→ Records shown:

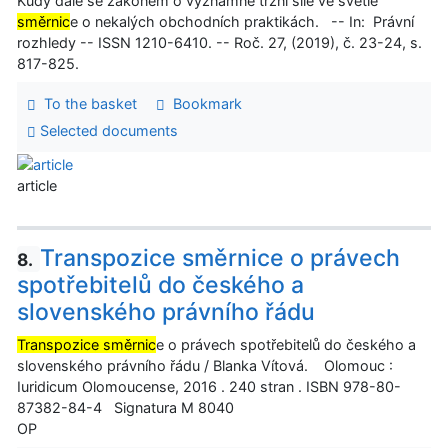
Kudy dále se zákonem o významné tržní síle ve světle
směrnic
e o nekalých obchodních praktikách. -- In: Právní
rozhledy -- ISSN 1210-6410. -- Roč. 27, (2019), č. 23-24, s.
817-825.
To the basket
Bookmark
Selected documents
article
Transpozice směrnice o právech
8.
spotřebitelů do českého a
slovenského právního řádu
Transpozice směrnic
e o právech spotřebitelů do českého a
slovenského právního řádu / Blanka Vítová. Olomouc :
Iuridicum Olomoucense, 2016 . 240 stran . ISBN 978-80-
87382-84-4 Signatura M 8040
OP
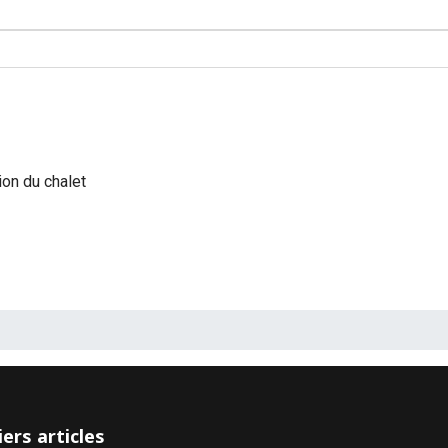
ion du chalet
ers articles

→ Problem to work on:
Every line in the data that holds the string "právech" should be returned.

→ Result:
Transpozice směrnice o právech
e o právech spotřebitelů do českého a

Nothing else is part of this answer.